Autothermal Reforming of Low-Sulfur Commercial Diesel Fuel Using Dual Catalyst Configuration of Rh/CeO2 and Rh/Al2O3 for Hydrogen-Rich Syngas Production

• Published in: Industrial & engineering chemistry research Vol. 60; no. 21; pp. 7775 - 7787
• Main Authors: Malik, Fawad Rahim, Zhang, Tieqing, Jung, Seunghun, Kim, Young-Bae
• Format: Journal Article
• Language: English
• Published: American Chemical Society 02.06.2021
• Subjects: Kinetics, Catalysis, and Reaction Engineering
• ISSN: 0888-5885; 1520-5045
• DOI: 10.1021/acs.iecr.1c00258

To utilize a well-established infrastructure of commercial diesel fuel for hydrogen production, issues related to the process parameters are essential to resolve. In this paper, catalytic autothermal reforming of low-sulfur (wt 4 ppm) commercial diesel fuel is experimentally investigated with the focus on finding the optimum operating conditions in terms of reaction temperature, O2/C, and H2O/C and comparing them with numerical analysis to obtain maximum hydrogen yield and fuel conversion. Commercial noble metal-based Rh, supported on unpromoted CeO2 and Al2O3 powders, was used as a catalyst carrier to maximize hydrogen concentration. Catalysts were used in the dual configuration of Rh/CeO2 for oxidation reaction and Rh/Al2O3 for reforming reaction in a horizontal stainless-steel tube reactor. Parameters investigated in this study were reaction temperature, gas hourly space velocity (GHSV), and catalyst stability to achieve desired results. In an effort to reduce the overall cost of the reforming system associated with catalyst carriers, the use of unpromoted Rh/CeO2 has shown significant trade-off between cost-effectiveness and stable catalytic activity due to the high Rh reducibility on the support material and strong Rh–CeO2 interaction. Experiments showed that at an elevated reaction temperature, hydrogen concentration in the reformate can be increased at the cost of a slight reduction in fuel conversion.

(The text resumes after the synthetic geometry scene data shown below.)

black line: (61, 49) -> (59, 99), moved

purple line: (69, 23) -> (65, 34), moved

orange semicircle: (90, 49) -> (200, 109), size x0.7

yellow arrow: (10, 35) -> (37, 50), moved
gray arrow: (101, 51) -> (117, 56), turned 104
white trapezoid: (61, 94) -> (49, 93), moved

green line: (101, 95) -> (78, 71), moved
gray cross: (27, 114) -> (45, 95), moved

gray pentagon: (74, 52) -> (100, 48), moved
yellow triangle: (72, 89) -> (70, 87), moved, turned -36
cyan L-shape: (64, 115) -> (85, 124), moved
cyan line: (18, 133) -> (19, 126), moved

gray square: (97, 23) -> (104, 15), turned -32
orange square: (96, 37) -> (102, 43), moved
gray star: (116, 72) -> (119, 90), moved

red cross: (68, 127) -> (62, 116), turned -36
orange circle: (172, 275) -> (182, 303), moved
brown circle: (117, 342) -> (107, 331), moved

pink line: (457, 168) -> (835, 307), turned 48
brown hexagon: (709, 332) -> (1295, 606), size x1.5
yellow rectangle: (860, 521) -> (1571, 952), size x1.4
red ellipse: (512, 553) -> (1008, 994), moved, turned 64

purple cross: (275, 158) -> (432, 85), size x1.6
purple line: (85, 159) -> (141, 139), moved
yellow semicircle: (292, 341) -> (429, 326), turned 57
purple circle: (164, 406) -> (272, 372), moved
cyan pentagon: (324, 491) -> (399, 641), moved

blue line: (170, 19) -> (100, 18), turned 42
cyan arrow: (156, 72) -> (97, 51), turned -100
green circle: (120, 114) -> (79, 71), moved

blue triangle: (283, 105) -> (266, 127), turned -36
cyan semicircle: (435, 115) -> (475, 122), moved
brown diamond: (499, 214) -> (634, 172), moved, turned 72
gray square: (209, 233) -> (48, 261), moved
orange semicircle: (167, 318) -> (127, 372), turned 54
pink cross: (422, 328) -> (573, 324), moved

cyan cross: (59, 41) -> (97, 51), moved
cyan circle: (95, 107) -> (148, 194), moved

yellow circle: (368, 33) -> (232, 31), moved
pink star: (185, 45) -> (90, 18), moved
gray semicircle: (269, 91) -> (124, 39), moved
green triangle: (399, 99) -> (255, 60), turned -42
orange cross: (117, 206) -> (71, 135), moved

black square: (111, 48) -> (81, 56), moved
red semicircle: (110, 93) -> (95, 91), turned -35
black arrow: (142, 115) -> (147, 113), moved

The maximum hydrogen concentration of 28 vol % with the corresponding CO and CH4 concentrations of 3.5 and 1.5 vol %, respectively, is achieved at optimum operating conditions of reaction temperature = 850 °C, GHSV = 5000/h, O2/C = 0.9, and H2O/C = 1.9, with a fuel conversion of 97%. Out of the used catalysts, O2-temperature-programmed oxidation has shown a high degree of carbon deposition on Rh/Al2O3 as compared to Rh/CeO2 after 24 h of on-stream reaction.